O elenco enxuto também preocupa. Com apenas 24 jogadores, o técnico admite que reforços serão fundamentais para sustentar o desempenho ao longo da temporada. “O Brasileiro derruba. Se não reforçar, fica difícil. O que o presidente puder me dar de jogadores, eles serão bem-vindos”.
Mesmo ao abordar o mercado, Renato mantém a cautela pública e prefere tratar nomes internamente. A lógica, segundo ele, é preservar o ambiente do grupo. “Quando eu falo que quero um jogador para uma posição, o jogador da posição vai dizer: ‘estão trazendo alguém para o meu lugar’”.
No campo das ideias, o treinador também rebate críticas recorrentes sobre sua metodologia. Sem recorrer a discursos complexos, ele sustenta a eficácia na prática. “Eu não sou o treinador que vai falar palavras difíceis na frente da câmera. Eu me faço entender com meu grupo. Ninguém entra em campo com dúvida”. E complementa com números: “Não se compra vitória no supermercado. Os resultados estão aí”.
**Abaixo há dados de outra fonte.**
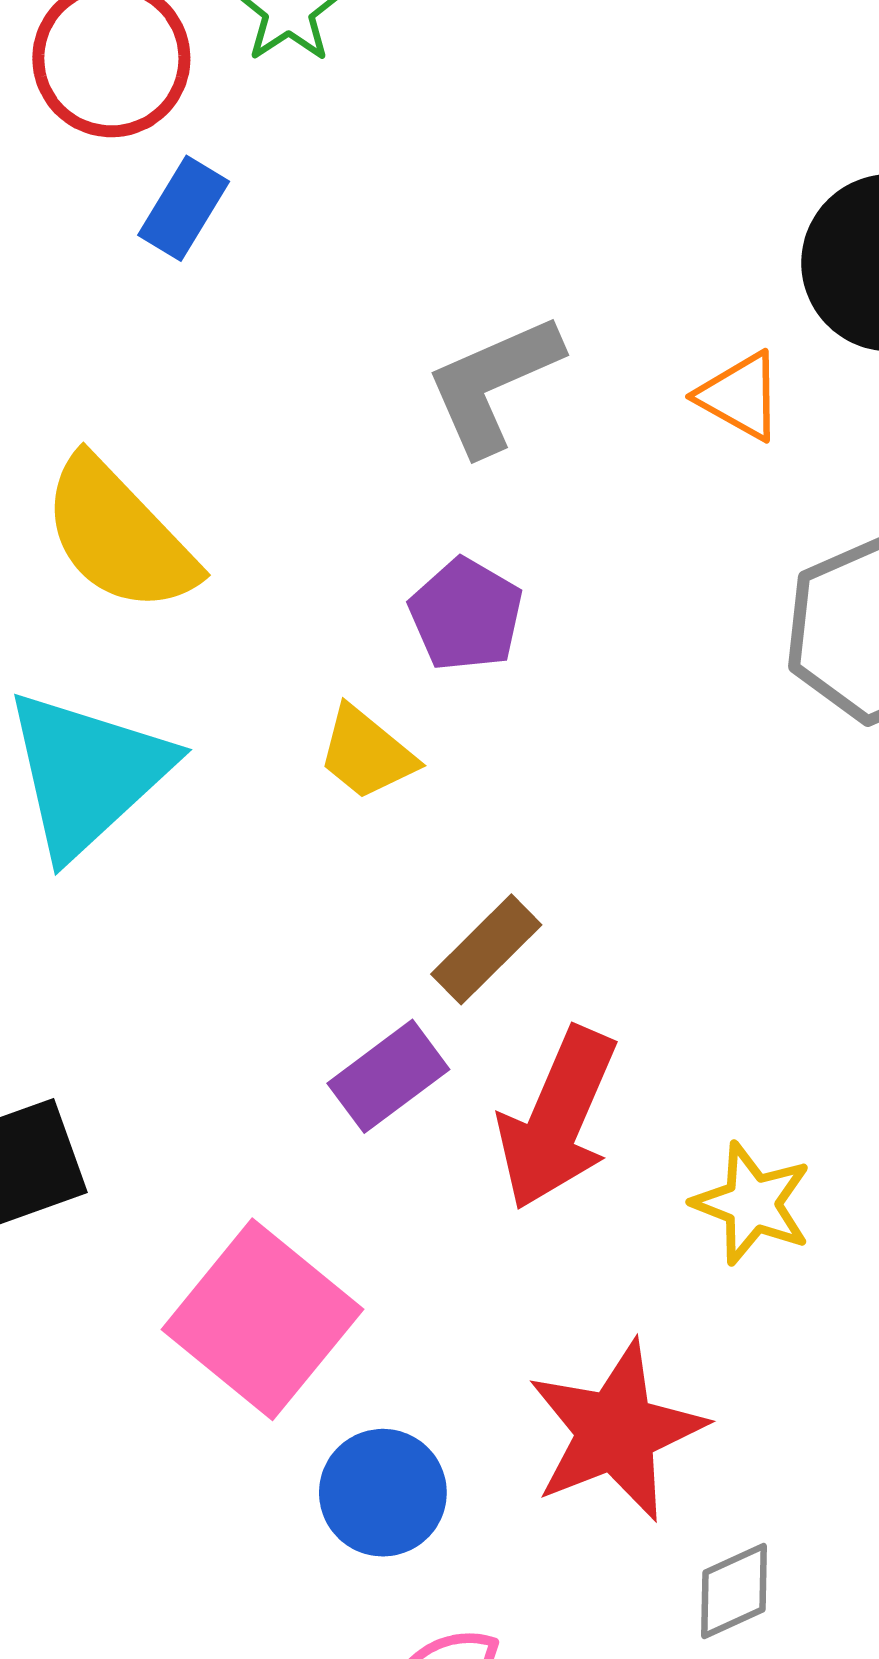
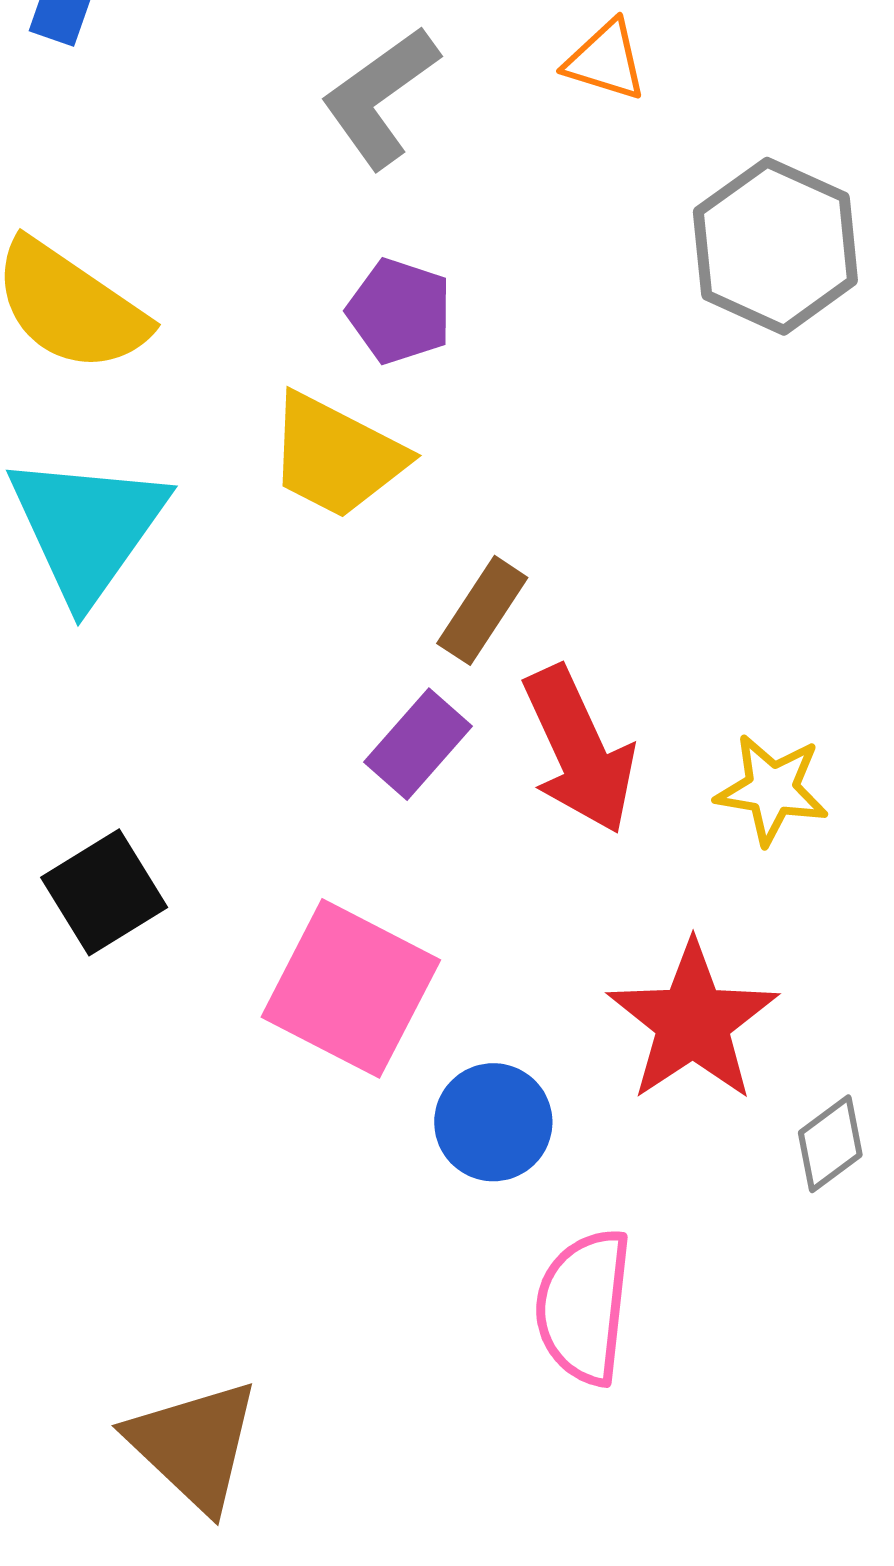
yellow trapezoid: (367, 753) -> (336, 456), size x1.5
red arrow: (557, 1119) -> (579, 750), turned -36

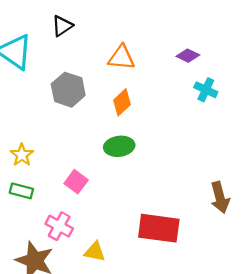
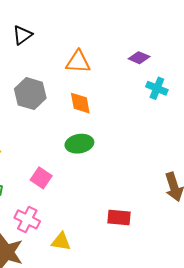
orange diamond: (122, 102) -> (80, 103), turned -55
red rectangle: (159, 228) -> (119, 218), size x0.6

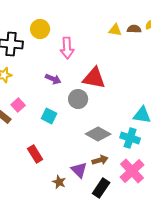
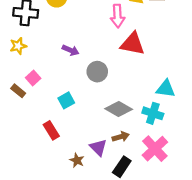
pink arrow: (67, 48) -> (118, 16), moved
red triangle: (94, 78) -> (133, 44), moved
cyan square: (49, 116) -> (66, 100), moved, turned 35

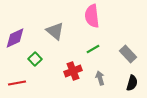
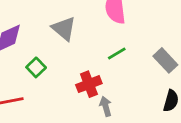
gray arrow: (100, 78) -> (106, 106), moved

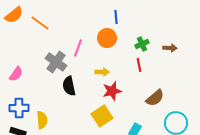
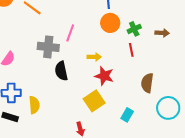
orange circle: (107, 38) -> (110, 23), moved
gray cross: (56, 62) -> (48, 47), turned -30
red star: (112, 91) -> (104, 76), turned 30
brown semicircle: (155, 98) -> (147, 83), turned 138

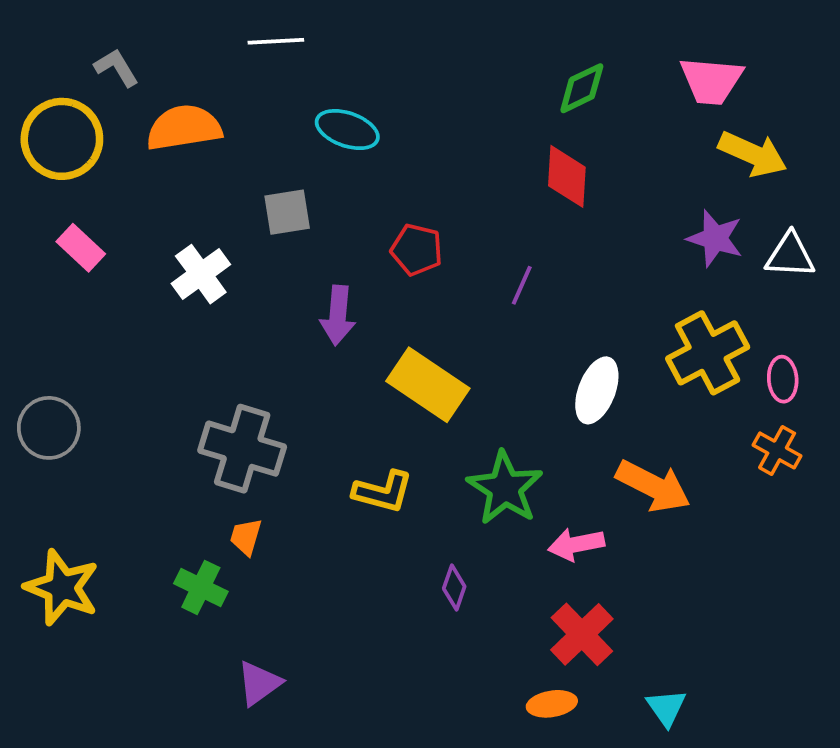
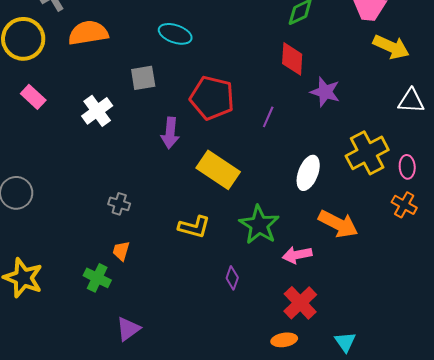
purple star: (715, 238) -> (325, 92), moved
red pentagon: (417, 250) -> (212, 98), size x1.6
gray cross: (242, 449) -> (119, 204), size x0.5

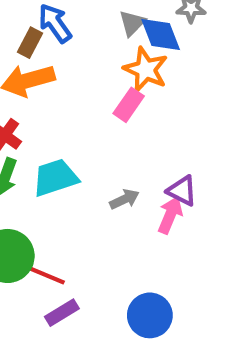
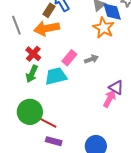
pink rectangle: (129, 105) -> (69, 58), moved
gray arrow: (124, 199) -> (91, 59), moved
purple rectangle: (62, 313) -> (54, 141), turned 42

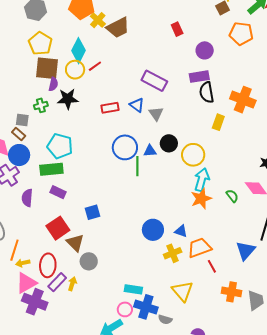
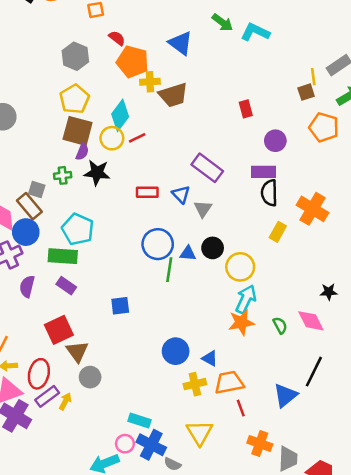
yellow cross: (98, 20) -> (150, 82), turned 35
brown rectangle: (19, 134) -> (29, 206), size x1.5
blue square: (93, 212) -> (120, 306), moved

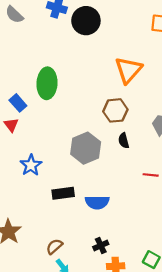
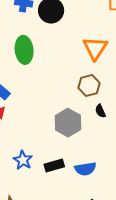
green ellipse: (47, 83) -> (24, 50), moved
blue star: (31, 165) -> (23, 160), moved

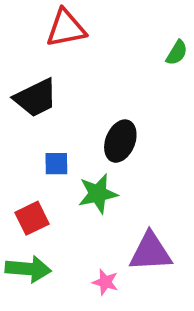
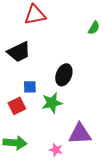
red square: (32, 218) -> (17, 106), moved

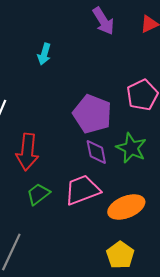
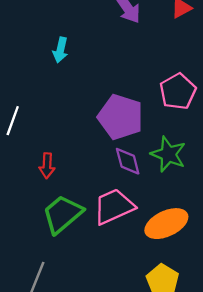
red arrow: (27, 152) -> (47, 166), size x0.6
green trapezoid: (38, 194) -> (63, 214), size x1.5

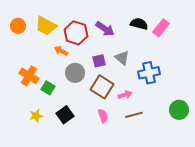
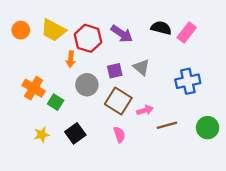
orange arrow: (61, 51) -> (71, 59), turned -112
blue cross: (149, 73) -> (188, 81), moved
brown line: (134, 115) -> (167, 125), moved

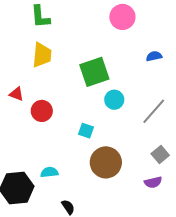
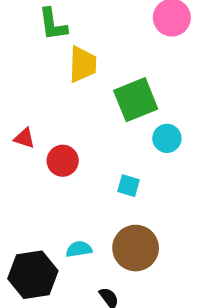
yellow trapezoid: (42, 55) -> (83, 64), moved
brown circle: (106, 162) -> (136, 248), moved

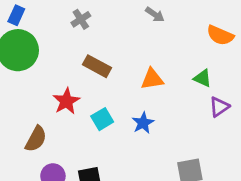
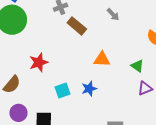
brown rectangle: (97, 66) -> (77, 26), moved
cyan square: (102, 119) -> (63, 90), moved

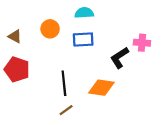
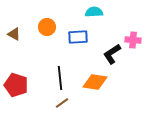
cyan semicircle: (84, 13) -> (94, 12), moved
red pentagon: (17, 69) -> (16, 85), moved

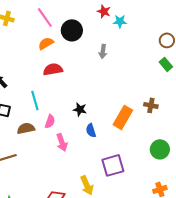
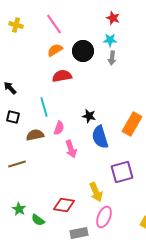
cyan star: (120, 21) -> (110, 40), moved
black circle: (72, 30) -> (83, 51), moved
blue semicircle: (91, 130) -> (100, 137), size x1.6

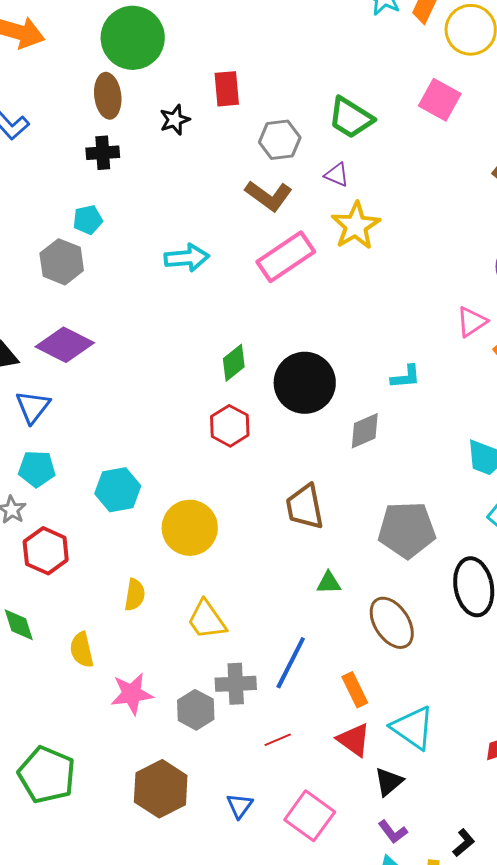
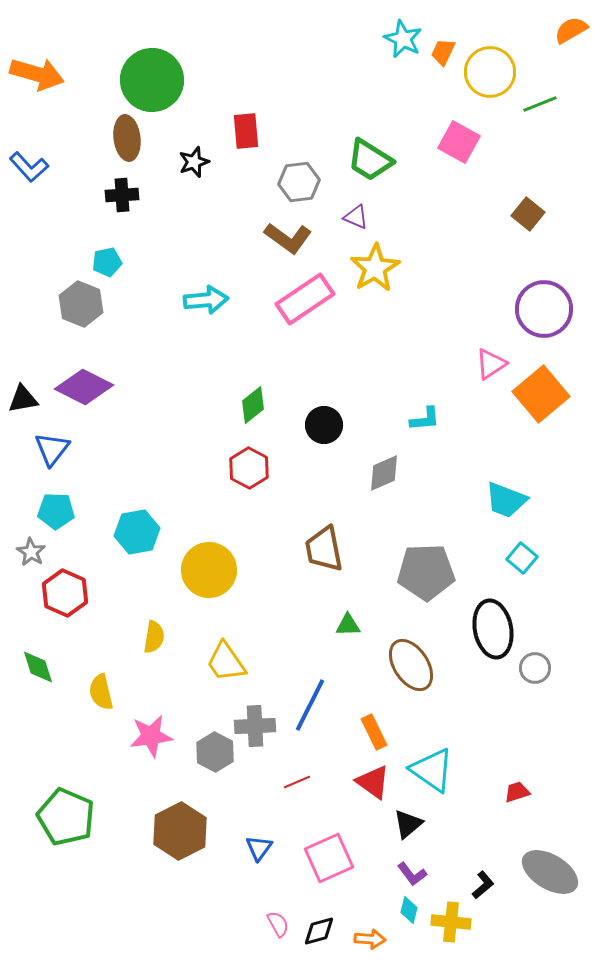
black circle: (305, 383) -> (324, 425), size x0.6
pink square: (310, 816) -> (329, 858), turned 30

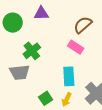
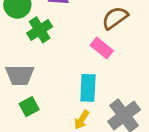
green cross: (32, 51) -> (40, 30), moved
green square: (46, 98) -> (29, 107), moved

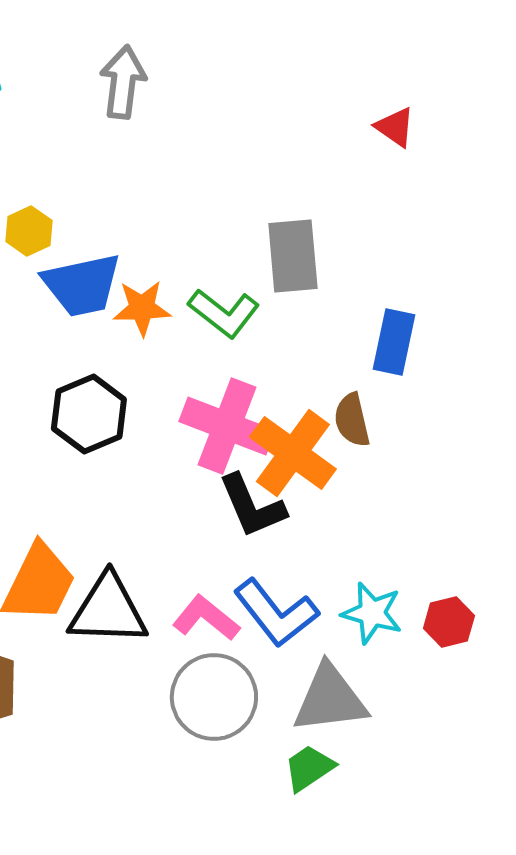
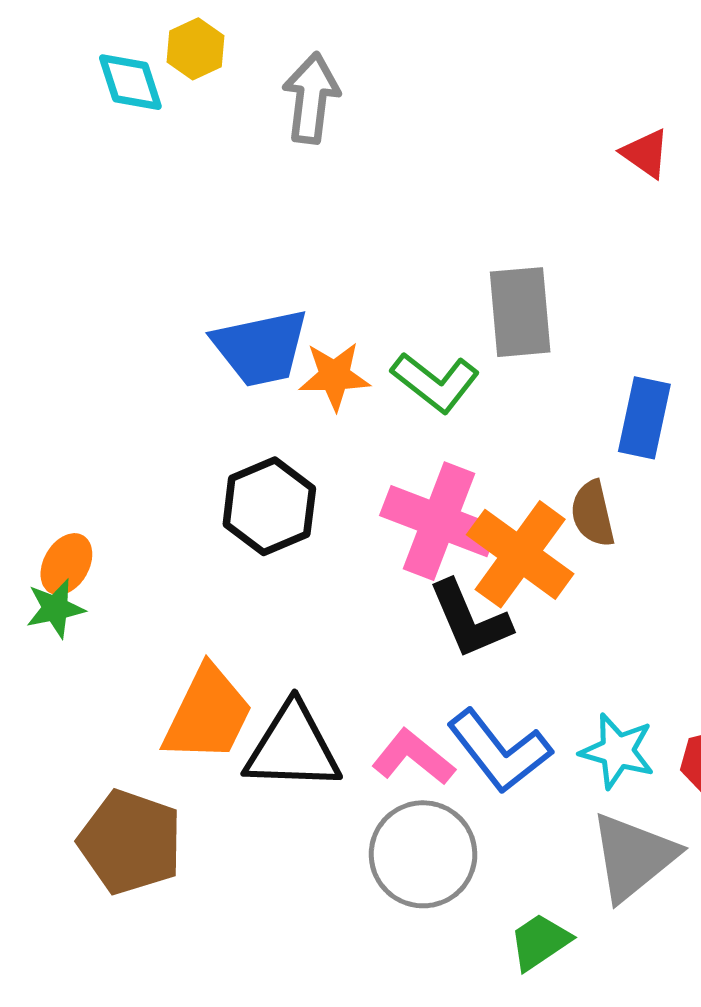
yellow hexagon: (29, 231) -> (196, 49), moved
gray triangle: (330, 699) -> (633, 857), moved, turned -32

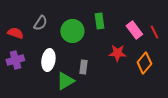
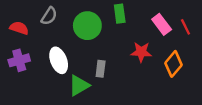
white ellipse: (48, 60) -> (59, 60), turned -30

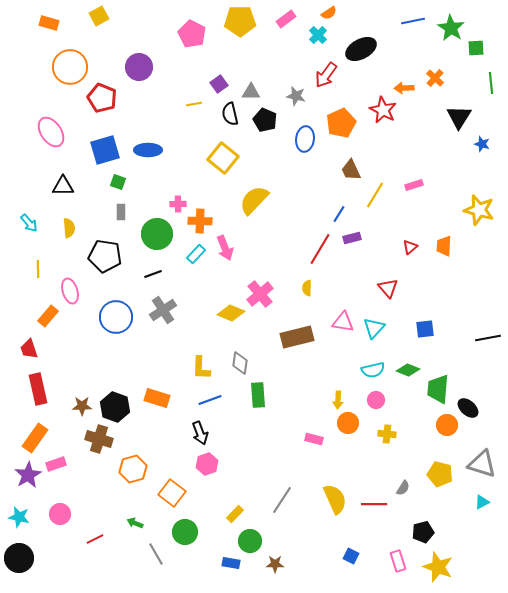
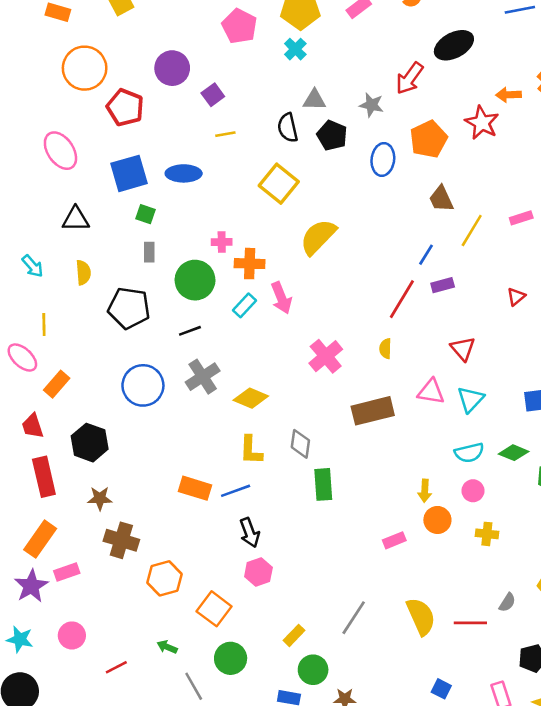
cyan cross: (318, 35) -> (295, 49), moved
purple square: (219, 84) -> (213, 95), moved
yellow line: (194, 104) -> (225, 134), moved
red triangle: (388, 288) -> (463, 349), moved
pink ellipse: (70, 291) -> (22, 357), moved, turned -30
yellow diamond: (231, 313) -> (251, 398), moved
blue line: (210, 400) -> (236, 491), moved
black hexagon: (115, 407) -> (90, 443), moved
pink rectangle: (314, 439) -> (394, 540), turned -36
A visão sobre a profissão revela um lado mais humano do cargo. Renato descreve o cotidiano como exaustivo e mentalmente desgastante. “O treinador não dorme. Acorda de madrugada pensando em esquema. É uma tortura para a cabeça”. Para ele, o técnico acaba sendo o principal alvo em momentos de crise. “Deu errado? Manda embora o treinador. Nem sempre ele é o culpado, mas sobra para ele”.
Ao revisitar a própria trajetória, o comandante também admitiu arrependimento ao lembrar da saída do Fluminense. “Eu me arrependi de ter pedido demissão. Estávamos bem, mas coloquei coisas na cabeça e tomei a decisão de cabeça quente”.

Renato Gaúcho no Fluminense – Foto: Marcelo Gonçalves/FFC
No presente, porém, o foco está totalmente no Vasco. Em sua terceira passagem pelo clube, Renato reforça a identificação construída ao longo dos anos. “Sempre fui bem recebido pelo torcedor. O que eu posso fazer é trabalhar com meu grupo para dar alegria a eles”.
A análise do momento aponta para uma mudança clara de rumo. O Vasco deixou para trás um cenário de apatia e passou a competir com mais intensidade e objetividade. Ainda assim, o próprio treinador faz questão de frear qualquer projeção mais ousada. O desafio, agora, será sustentar o desempenho diante de um calendário mais exigente e de um elenco que ainda carece de peças.